Italy, Croatia, Spain, France, Ukraine, and Romania were sending planes to help battle the flames, while several other countries, including North Macedonia and Cyprus, were also sending water-dropping aircraft.
Israeli authorities said 10 firefighting planes were operating on Thursday morning, with another eight aircraft to arrive during the day.
Israel’s fire and rescue authority lifted the evacuation order on approximately a dozen towns in the Jerusalem hills on Thursday.
Three Catholic religious communities that were forced to evacuate from their properties on Wednesday could also return on Thursday, said Farid Jubran, the spokesperson for the Latin Patriarchate.
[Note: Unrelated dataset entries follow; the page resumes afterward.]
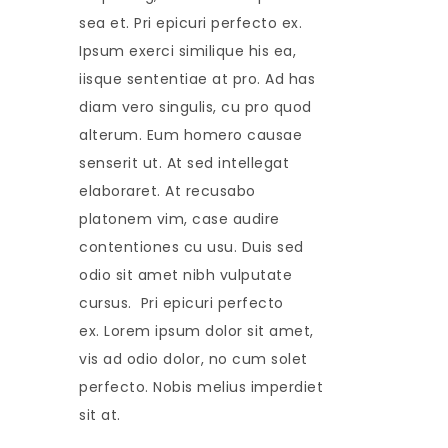
sea et. Pri epicuri perfecto ex.
Ipsum exerci similique his ea,
iisque sententiae at pro. Ad has
diam vero singulis, cu pro quod
alterum. Eum homero causae
senserit ut. At sed intellegat
elaboraret. At recusabo
platonem vim, case audire
contentiones cu usu. Duis sed
odio sit amet nibh vulputate
cursus. Pri epicuri perfecto
ex. Lorem ipsum dolor sit amet,
vis ad odio dolor, no cum solet
perfecto. Nobis melius imperdiet
sit at.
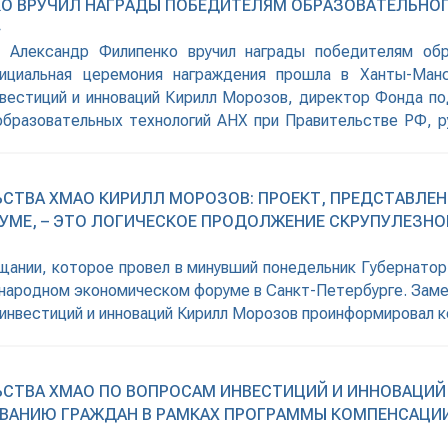
О ВРУЧИЛ НАГРАДЫ ПОБЕДИТЕЛЯМ ОБРАЗОВАТЕЛЬНОГ
»
 Александр Филипенко вручил награды победителям об
циальная церемония награждения прошла в Ханты-Манс
нвестиций и инноваций Кирилл Морозов, директор Фонда п
образовательных технологий АНХ при Правительстве РФ, 
а Югры вышли 8 команд,
ТВА ХМАО КИРИЛЛ МОРОЗОВ: ПРОЕКТ, ПРЕДСТАВЛЕННЫ
Е, – ЭТО ЛОГИЧЕСКОЕ ПРОДОЛЖЕНИЕ СКРУПУЛЕЗНО
ещании, которое провел в минувший понедельник Губернато
дународном экономическом форуме в Санкт-Петербурге. За
инвестиций и инноваций Кирилл Морозов проинформировал к
дств в сферу жилищного строительства. Инвесторы, в кач
СТВА ХМАО ПО ВОПРОСАМ ИНВЕСТИЦИЙ И ИННОВАЦИЙ
ВАНИЮ ГРАЖДАН В РАМКАХ ПРОГРАММЫ КОМПЕНСАЦИИ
He said their agricultural lands, including vineyards and olive trees, suffered heavy damage, and some buildings were damaged.
But there were no injuries, and historic churches were not affected.
The main highway linking Jerusalem to Tel Aviv was opened again on Thursday, a day after the flames had encroached on the road, forcing drivers to abandon their cars and flee in terror.
On Thursday morning, broad swathes of burned areas were visible from the highway, while pink anti-flame retardant dusted the top of burned trees and bushes.
Smoke and the smell of fire hung heavy in the air.
In 2010, a massive forest fire burned for four days on northern Israel’s Mount Carmel, claiming 44 lives and destroying around 12,000 acres, much of it woodland.